Socially, having a legally-recognised place of worship gives a religious community a high social standing and helps their followers not to be marginalised. This is important in Turkish society – not least for those communities whose followers are at risk of violent attack.
Theoretically possible, but in practice..
Legally, it has been since 2003 theoretically possible to establish places of worship other than mosques, under legal changes brought in because of the European Union accession process. But local authorities are allowed wide discretion in granting permission this.
Local planning regulations, prepared by municipalities, have detailed Implementation Guidelines for what are referred to as “religious facilities”. These guidelines also contain detailed structural and construction requirements. For example, the Greater Izmir Municipality’s Guidelines require a place of worship to have an at least 2,500 square metre [3,000 square yard] plot of land in newly developing areas. This is beyond the means of small religious communities, and in any case they normally do not want such large buildings. Also, as religious communities cannot legally exist, how can they buy land and build buildings as themselves?
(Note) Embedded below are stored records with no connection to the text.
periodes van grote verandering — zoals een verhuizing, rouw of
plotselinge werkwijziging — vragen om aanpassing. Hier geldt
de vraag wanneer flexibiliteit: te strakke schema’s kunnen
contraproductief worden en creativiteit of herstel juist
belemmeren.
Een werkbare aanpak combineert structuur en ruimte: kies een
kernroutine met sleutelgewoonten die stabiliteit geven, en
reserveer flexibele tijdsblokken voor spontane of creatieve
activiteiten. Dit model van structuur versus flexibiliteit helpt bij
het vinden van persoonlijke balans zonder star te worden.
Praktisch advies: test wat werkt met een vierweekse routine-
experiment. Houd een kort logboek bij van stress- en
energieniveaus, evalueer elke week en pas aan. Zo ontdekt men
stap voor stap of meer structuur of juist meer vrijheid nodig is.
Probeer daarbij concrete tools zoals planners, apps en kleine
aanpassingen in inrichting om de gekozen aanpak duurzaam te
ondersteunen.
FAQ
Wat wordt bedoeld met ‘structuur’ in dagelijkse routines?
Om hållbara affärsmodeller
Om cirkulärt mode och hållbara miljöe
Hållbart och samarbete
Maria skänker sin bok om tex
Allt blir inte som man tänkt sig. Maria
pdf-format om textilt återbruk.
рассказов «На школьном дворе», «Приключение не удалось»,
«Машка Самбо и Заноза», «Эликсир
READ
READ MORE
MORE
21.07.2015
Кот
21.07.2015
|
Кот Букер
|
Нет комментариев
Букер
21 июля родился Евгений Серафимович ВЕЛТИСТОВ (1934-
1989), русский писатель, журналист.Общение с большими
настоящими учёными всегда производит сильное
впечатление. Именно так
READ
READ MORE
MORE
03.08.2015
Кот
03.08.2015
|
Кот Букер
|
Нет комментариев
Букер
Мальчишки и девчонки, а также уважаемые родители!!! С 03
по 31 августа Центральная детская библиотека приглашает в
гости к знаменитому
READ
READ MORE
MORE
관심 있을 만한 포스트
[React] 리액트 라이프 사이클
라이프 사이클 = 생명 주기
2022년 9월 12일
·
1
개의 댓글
Protestant communities for example, which have mainly been founded since 1980, would like to build or establish legally-recognised places of worship. Since 2003 one Protestant foundation (not a church) – the Istanbul Protestan Vakfi – has had in 2006 its building granted the status of place of worship. But more than than 20 applications have been turned down for various reasons.
In the south-eastern city of Adana for example, the local Protestant community’s applied in writing on 5 February 2005 to the local municipality for a building to be approved as a place of worship. They received no written reply and enquired about this. They were then told verbally after a long time by an official of the sub-provincial municipality that the the municipality assembly said: “This is a Muslim neighbourhood. You cannot sell snails [which are forbidden by Muslim dietary laws] here”. No further reply has been received and their application was returned to them (see “A threat” or under threat? Legal and social problems of Protestants in Turkey, 2010, p. 35ff http://www.protestankiliseler.org/Protestants_in_Turkey-_A_Threat_of_Under_Threat_2010__.pdf).
Mosques, which can only be run by the Diyanet, are subject to a different planning and regulatory regime. They have to be constructed in conformity with the regulations of the Diyanet.
A trapped right
It is extraordinary that a basic and fundamental right such as freedom of religion or belief should be so restricted, when it is protected under international human rights treaties and Article 24 of Turkey’s Constitution (“Freedom of religion and conscience”). The right of all to establish places of worship is trapped in political inaction and the arbitrary decisions of public administrators. Turkey’s unwillingness to implement its international obligations, and inaction against arbitrary decisions by public officials, continues to leave Turkey’s vulnerable religious communities disadvantaged.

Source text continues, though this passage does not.